[RECORDS SHOWN Boundary: Start]
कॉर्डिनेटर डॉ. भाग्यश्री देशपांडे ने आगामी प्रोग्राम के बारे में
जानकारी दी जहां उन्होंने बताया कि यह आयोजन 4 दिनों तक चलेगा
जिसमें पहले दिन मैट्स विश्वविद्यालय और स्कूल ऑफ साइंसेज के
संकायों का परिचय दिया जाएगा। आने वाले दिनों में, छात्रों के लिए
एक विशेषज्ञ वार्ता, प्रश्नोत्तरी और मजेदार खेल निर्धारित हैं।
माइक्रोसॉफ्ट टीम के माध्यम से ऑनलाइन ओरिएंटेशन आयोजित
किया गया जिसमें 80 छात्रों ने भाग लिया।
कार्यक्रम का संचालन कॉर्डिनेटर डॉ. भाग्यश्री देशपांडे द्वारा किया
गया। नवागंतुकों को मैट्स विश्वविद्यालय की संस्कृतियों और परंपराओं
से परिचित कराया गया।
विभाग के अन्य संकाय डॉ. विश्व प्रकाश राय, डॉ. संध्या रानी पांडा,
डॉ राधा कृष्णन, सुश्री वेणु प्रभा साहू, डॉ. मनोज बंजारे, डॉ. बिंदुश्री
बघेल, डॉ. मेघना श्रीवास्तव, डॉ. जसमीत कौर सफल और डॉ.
[RECORDS SHOWN Boundary: End]
Give an exact copy of every line from the one holding "विभाग के अन्य" through the end of the records, both included, and no other lines.

विभाग के अन्य संकाय डॉ. विश्व प्रकाश राय, डॉ. संध्या रानी पांडा,
डॉ राधा कृष्णन, सुश्री वेणु प्रभा साहू, डॉ. मनोज बंजारे, डॉ. बिंदुश्री
बघेल, डॉ. मेघना श्रीवास्तव, डॉ. जसमीत कौर सफल और डॉ.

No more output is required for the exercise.